• The world’s oceans can be divided into open oceans and marginal seas.
  • The oceans share four main topographic features: the continental shelf, continental slope, the deep-sea floor, and oceanic ridge systems.
  • The earth’s crust is in continual motion, and the main topographic features of the ocean reflect this motion
  • Many of the ocean’s major features are due to the unique set of chemical and physical properties of water, including its dissolving power, high specific heat, transparency, and heat of vaporization.
  • Seawater temperature is regulated primarily by solar energy input and the mixing of other water.
  • Salinity is a measure of the dissolved inorganic solids in seawater.
  • Oxygen is added to seawater by mixing with the atmosphere and by photosynthesis; it is lost by respiration and by chemical oxidation of various compounds.
  • Restriction of vertical and horizontal water circulation often tips the balance toward low oxygen concentration.
  • Environmental light originates mainly from the sun and is therefore strongest in surface waters.
  • Surface oceanic currents are controlled by the interaction of the planetary wind system and the earth’s rotation.
  • The earth’s rotation causes a deflection in surface current direction called the Coriolis effect, which affects water flow on many geographic scales.
  • The major oceanic surface currents are determined by the planetary wind systems modified by the Coriolis effect.
  • Western ocean boundary currents are caused by winds combined with the earth’s rotation and result in large- scale transport of surface water from the tropics to higher latitudes.
  • Eddies of meandering parts of boundary currents may form cold-core and warm-core rings.
  • Winds and the Coriolis effect combine to cause upwelling, which brings nutrient-rich deeper water to the surface.
  • Extraordinarily strong surface water motion is generated by storms and earthquakes.
  • Small-scale changes in current systems, combined with latitudinal temperature change and coastal irregularities, may isolate adjacent coastal regions.

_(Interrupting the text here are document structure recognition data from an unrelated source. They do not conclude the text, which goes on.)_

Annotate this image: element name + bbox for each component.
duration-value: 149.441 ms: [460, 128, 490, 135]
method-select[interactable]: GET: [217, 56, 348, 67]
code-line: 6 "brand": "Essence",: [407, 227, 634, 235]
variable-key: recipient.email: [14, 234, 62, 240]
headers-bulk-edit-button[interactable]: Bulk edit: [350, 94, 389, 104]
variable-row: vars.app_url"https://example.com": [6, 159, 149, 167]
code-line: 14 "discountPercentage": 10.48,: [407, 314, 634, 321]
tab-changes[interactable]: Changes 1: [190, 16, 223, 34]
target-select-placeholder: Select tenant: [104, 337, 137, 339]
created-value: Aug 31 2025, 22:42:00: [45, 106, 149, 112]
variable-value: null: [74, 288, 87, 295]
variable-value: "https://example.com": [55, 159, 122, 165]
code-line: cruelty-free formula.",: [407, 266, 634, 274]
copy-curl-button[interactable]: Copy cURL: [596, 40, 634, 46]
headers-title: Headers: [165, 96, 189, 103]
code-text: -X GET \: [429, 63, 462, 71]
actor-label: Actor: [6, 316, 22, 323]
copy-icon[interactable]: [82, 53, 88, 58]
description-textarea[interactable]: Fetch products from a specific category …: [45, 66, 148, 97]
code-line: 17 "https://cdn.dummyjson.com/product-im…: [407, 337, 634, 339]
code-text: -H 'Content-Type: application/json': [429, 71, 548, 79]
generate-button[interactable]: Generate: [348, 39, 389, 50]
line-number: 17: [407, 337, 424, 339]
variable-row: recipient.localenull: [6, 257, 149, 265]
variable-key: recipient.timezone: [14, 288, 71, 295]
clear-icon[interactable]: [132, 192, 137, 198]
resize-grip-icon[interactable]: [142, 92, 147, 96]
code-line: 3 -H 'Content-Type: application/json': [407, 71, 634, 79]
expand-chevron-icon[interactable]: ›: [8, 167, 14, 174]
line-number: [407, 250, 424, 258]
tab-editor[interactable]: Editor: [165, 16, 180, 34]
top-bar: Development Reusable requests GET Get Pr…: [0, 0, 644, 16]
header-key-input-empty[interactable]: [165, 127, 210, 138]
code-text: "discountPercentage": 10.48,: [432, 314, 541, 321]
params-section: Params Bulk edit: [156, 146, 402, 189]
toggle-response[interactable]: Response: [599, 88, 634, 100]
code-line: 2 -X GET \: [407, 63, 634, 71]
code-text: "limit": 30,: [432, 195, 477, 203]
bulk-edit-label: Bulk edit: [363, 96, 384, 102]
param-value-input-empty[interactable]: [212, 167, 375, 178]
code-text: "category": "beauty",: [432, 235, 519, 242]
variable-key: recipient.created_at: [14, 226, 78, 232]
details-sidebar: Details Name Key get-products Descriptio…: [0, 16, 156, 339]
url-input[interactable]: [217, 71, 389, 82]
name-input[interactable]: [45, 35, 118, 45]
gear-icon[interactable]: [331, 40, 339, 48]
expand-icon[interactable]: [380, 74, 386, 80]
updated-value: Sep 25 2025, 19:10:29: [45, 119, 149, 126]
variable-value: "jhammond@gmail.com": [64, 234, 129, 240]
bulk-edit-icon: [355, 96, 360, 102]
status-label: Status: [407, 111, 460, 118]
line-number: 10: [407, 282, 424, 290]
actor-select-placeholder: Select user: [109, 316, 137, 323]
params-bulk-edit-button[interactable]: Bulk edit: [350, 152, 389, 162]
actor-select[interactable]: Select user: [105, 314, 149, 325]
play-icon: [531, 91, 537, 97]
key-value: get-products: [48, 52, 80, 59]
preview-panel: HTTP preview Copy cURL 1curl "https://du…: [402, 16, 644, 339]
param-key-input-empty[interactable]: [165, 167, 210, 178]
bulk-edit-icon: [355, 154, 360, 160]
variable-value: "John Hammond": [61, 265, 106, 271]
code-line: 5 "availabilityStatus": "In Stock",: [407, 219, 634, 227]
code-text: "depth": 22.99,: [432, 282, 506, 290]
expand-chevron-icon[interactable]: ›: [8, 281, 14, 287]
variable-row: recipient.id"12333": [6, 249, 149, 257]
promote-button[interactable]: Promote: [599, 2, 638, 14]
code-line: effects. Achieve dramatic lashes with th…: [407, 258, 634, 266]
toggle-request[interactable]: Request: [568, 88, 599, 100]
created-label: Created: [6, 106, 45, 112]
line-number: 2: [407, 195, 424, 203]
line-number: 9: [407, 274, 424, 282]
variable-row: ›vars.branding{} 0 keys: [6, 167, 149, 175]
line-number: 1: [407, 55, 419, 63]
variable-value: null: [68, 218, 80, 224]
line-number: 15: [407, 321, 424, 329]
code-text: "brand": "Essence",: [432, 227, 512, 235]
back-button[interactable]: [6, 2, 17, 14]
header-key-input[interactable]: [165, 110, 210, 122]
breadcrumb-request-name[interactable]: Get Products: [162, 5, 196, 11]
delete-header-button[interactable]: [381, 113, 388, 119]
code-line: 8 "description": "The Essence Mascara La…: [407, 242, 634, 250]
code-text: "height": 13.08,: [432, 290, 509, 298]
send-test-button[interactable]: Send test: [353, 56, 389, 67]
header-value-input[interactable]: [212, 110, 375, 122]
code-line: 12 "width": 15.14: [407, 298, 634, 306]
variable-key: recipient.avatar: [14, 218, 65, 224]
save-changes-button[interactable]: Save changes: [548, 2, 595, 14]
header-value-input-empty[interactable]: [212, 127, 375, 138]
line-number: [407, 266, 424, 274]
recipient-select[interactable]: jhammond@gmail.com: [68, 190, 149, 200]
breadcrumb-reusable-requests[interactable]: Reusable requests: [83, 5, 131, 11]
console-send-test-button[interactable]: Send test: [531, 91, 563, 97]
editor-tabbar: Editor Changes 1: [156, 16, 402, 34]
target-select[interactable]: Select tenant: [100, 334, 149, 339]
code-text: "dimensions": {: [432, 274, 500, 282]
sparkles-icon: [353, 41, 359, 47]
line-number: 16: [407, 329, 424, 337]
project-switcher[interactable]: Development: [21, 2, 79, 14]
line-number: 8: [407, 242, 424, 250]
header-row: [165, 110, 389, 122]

  • Seawater density, an important property affecting the vertical movement of water, is controlled mainly by salinity and temperature.
  • Vertical circulation and deep-water circulation are regulated primarily by differences in water density, where higher-density water is generated at the surface, usually at high latitudes, followed by sinking and travel at depth to lower latitudes.
  • The surface and deep ocean are connected by means of a global conveyor belt circulation.
  • Wind moving over the water surface sets up a series of wave patterns, which cause oscillatory water motion beneath.
  • Waves are defined by their period, wave length, wave height, and velocity as well as by the water depth.
  • As a wave approaches the shore, it becomes affected by the presence of the bottom when the depth is less than L/2; then the wave eventually breaks.
  • Shorelines greatly alter the pattern of waves and currents.
  • The coast may be soft sediment or outcrops of rock under active erosion.
  • Gravitational effects of the moon and sun, modulated by the earth’s rotation and basin shape, cause periodic tides.
  • Estuaries are coastal bodies of water where water of the open sea mixes with fresh water from a river.